Recibió su partija en la herencia de una tía lejana, fea, vieja, ciega y gruñona, que acababa de fallecer en León, a la que apenas conocía si no fuera por algunas referencias vagas y confusas, y de cuya falta, por más que quiso, no pudo condolerse, sino más bien alegrarse. El de Castrojeriz llegó a León siendo villano de a pie y con el empeño de volver a su pueblo caballero de a caballo: la venta de la partija se lo permitía.
Por aquel entonces León bullía. Era un hervidero de gente. Años atrás, Alfonso III había extendido sus reinos tomando tierras del Califato de Córdoba en cruentas batallas hasta llegar a las aguas de los ríos Mondego, Duero y Pisuerga. Su descendiente Ramiro ha convocado asamblea plena en León, coincidiendo con la gestión de la herencia que el de Castrojeriz llevaba a cabo en la misma ciudad. Acompañan a Ramiro sus hijos los infantes don Sancho y don Ordoño.

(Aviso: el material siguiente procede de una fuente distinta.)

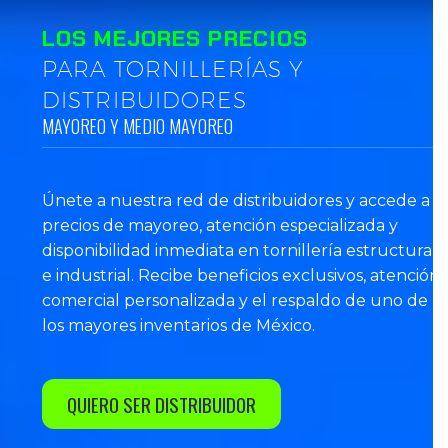
LOS MEJORES PRECIOS
PARA TORNILLERÍAS Y
DISTRIBUIDORES
MAYOREO Y MEDIO MAYOREO
Únete a nuestra red de distribuidores y accede a
precios de mayoreo, atención especializada y
disponibilidad inmediata en tornillería estructural
e industrial. Recibe beneficios exclusivos, atención
comercial personalizada y el respaldo de uno de
los mayores inventarios de México.
QUIERO SER DISTRIBUIDOR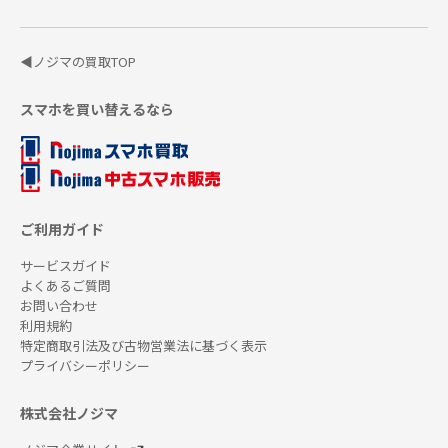
◀ノジマの買取TOP
スマホを買い替えるなら
ご利用ガイド
サービスガイド
よくあるご質問
お問い合わせ
利用規約
特定商取引法及び古物営業法に基づく表示
プライバシーポリシー
株式会社ノジマ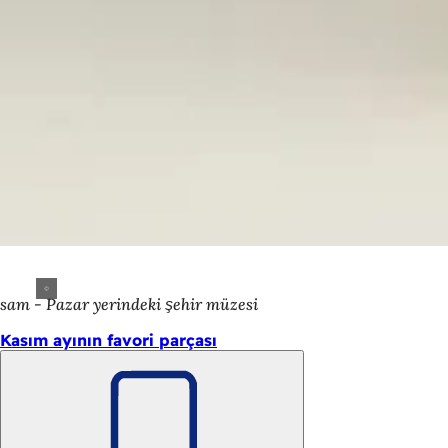
sam - Pazar yerindeki şehir müzesi
Kasım ayının favori parçası
Unutmayın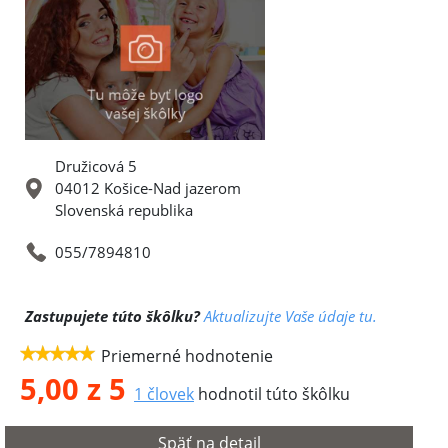
Družicová 5
04012 Košice-Nad jazerom
Slovenská republika
055/7894810
Zastupujete túto škôlku?
Aktualizujte Vaše údaje tu.
Priemerné hodnotenie
5,00 z 5
1 človek
hodnotil túto škôlku
Späť na detail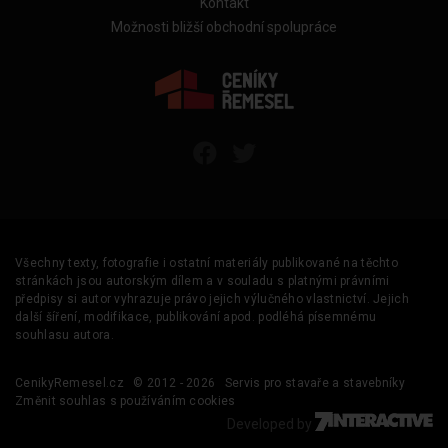
Kontakt
Možnosti bližší obchodní spolupráce
Všechny texty, fotografie i ostatní materiály publikované na těchto
stránkách jsou autorským dílem a v souladu s platnými právními
předpisy si autor vyhrazuje právo jejich výlučného vlastnictví. Jejich
další šíření, modifikace, publikování apod. podléhá písemnému
souhlasu autora.
CenikyRemesel.cz
© 2012 - 2026
Servis pro stavaře a stavebníky
Změnit souhlas s používáním cookies
Developed by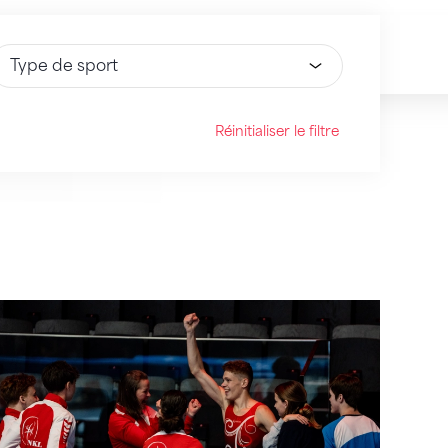
électionnez une option
Réinitialiser le filtre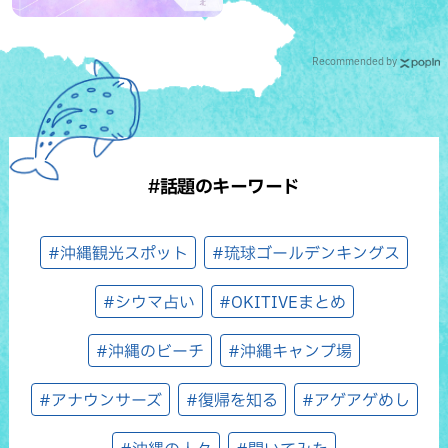
Recommended by
#話題のキーワード
#沖縄観光スポット
#琉球ゴールデンキングス
#シウマ占い
#OKITIVEまとめ
#沖縄のビーチ
#沖縄キャンプ場
#アナウンサーズ
#復帰を知る
#アゲアゲめし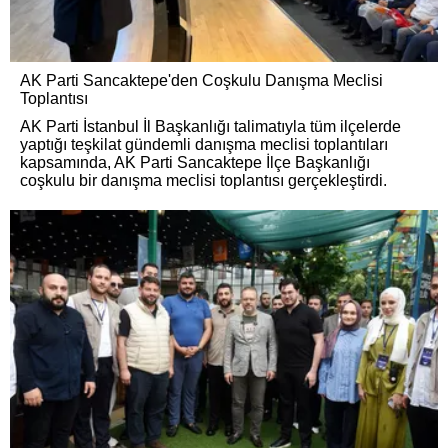
AK Parti Sancaktepe'den Coşkulu Danışma Meclisi
Toplantısı
AK Parti İstanbul İl Başkanlığı talimatıyla tüm ilçelerde
yaptığı teşkilat gündemli danışma meclisi toplantıları
kapsamında, AK Parti Sancaktepe İlçe Başkanlığı
coşkulu bir danışma meclisi toplantısı gerçekleştirdi.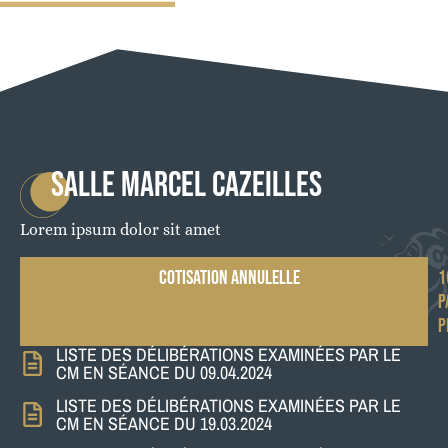
SALLE MARCEL CAZEILLES
Lorem ipsum dolor sit amet
COTISATION ANNULELLE
1
P
P
LISTE DES DÉLIBÉRATIONS EXAMINÉES PAR LE
CM EN SÉANCE DU 09.04.2024
LISTE DES DÉLIBÉRATIONS EXAMINÉES PAR LE
CM EN SÉANCE DU 19.03.2024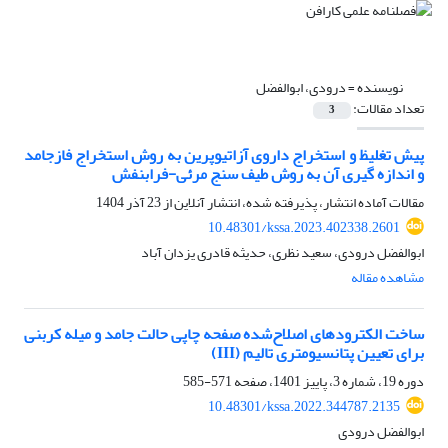
نویسنده =
درودی، ابوالفضل
تعداد مقالات:
3
پیش تغلیظ و استخراج داروی آزاتیوپرین به روش استخراج فازجامد
و اندازه گیری آن به روش طیف سنج مرئی-فرابنفش
مقالات آماده انتشار، پذیرفته شده، انتشار آنلاین از
23 آذر 1404
10.48301/kssa.2023.402338.2601
ابوالفضل درودی، سعید نظری، حدیثه قادری یزدان آباد
مشاهده مقاله
ساخت الکترودهای اصلاح‌شده صفحه چاپی حالت جامد و میله کربنی
برای تعیین پتانسیومتری تالیم (III)
دوره 19، شماره 3، پاییز 1401، صفحه
571-585
10.48301/kssa.2022.344787.2135
ابوالفضل درودی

Con el dinero de la partija, el de Castrojeriz compró un potro morcillo, huesudo y de mal pelo. El vendedor, que no bajaba la tasa de sesenta sueldos, y rezongaba y rezongaba cual ajusticiado que fuera llevado camino de la horca, según tienen por costumbre los usureros de fuste y rancio abolengo, se avino, al cabo de muchas vueltas y perjurios, en veintitrés sueldos de los sesenta inicialmente pedidos; y así se cerró el trato. A la compra del jumento añadió el de Castrojeriz el aderezamiento del animal y tomó cabezada, pretil, riendas y ataharre. También hubo de adquirir, porque es obligado que caballero monte a caballo con justo lucimiento del jinete, el consiguiente escudo, espada y lanza. Para el pago se pesaron las monedas de la partija, como es fuerza hacer, pues ya se trate de sueldo galicano, de dirhem cordobés o de denario romano (que todavía el arado hace aflorar con frecuencia) la moneda vale distintamente según el peso en plata que cada pieza lleve en sí misma.
Quedó el rey Ramiro en León holgándose después del yantar en el juego del ajedrez con Oveco, obispo de León. Sentábase el obispo en un taburete de tijera y Ramiro en silla o cátedra de madera, de ancho aposento y respaldo con incrustaciones de metal y hueso. Con ventaja iba el clérigo en el juego, como por otra parte es muy natural, aunque no sea de razón.
Así, pues, quiso Dios que el rey Ramiro quedara en León y permitió que entretanto el de Castrojeriz partiera para el pueblo. Mas hete aquí que sobre más o menos a una legua de camino, esfumado ya el sahumerio que el usurero y anterior dueño propinara al jumento para mejor venderlo, entonces sacó el bruto al aire su carácter verdadero, y resultó no tan pacífico como antes pareciera, sino que, dando sainetes y volteretas, dijo “estos son mis reales” y “aquí estoy yo, que ahora me conocerán”, y, a más de revoltoso en extremo, resultó ser cojitranco, que falseaba de las manos dando grandes traspiés con mucho peligro del jinete que lo montaba. A tal extremo llegó la cosa que el caballero de a caballo se vio en la urgente precisión de poner pie en tierra, y de continuar andando por sus propios medios o piernas, hasta alcanzar el subsiguiente pueblo, cuya torre campanario se divisaba desde allí a no muy lejos.
En llegando al pueblo, trató de vender el trotón, con tan poca fortuna que nadie lo quiso tomar, si no fuera regalado y con cédula de hacerse el dueño responsable de los daños que el jumento pudiera ocasionar. Se aquietó y conformó el caballero con una acémila de paso corto y mediana edad, sobre cuyos lomos ajustó los pertrechos y demás bultos del equipaje, y de esta particular forma continuó adelante. Eso sí, liberó al caballo a poco trecho, donde había visto un arroyo y un fértil valle, y dejolo allí solo y en cueros, que se buscara la vida, que bien podría en aquella verde y vasta anchura.
Y en llegando a Castrojeriz no tardó en mercar un buen potro a un vecino suyo, que se dedicaba a criarlos para venderlos. En esta compra de ahora no habría oculto engaño ni vicio alguno, porque el vendedor era persona conocida muy de antaño, tanto él y hasta sus abuelos, y los abuelos de sus abuelos hasta la generación sexta. Y además contemplaría la cara del vecino, muy de mañana, todos los días que Dios le otorgara vida, y esta visión constituiría por sí sola sana garantía de toda compra.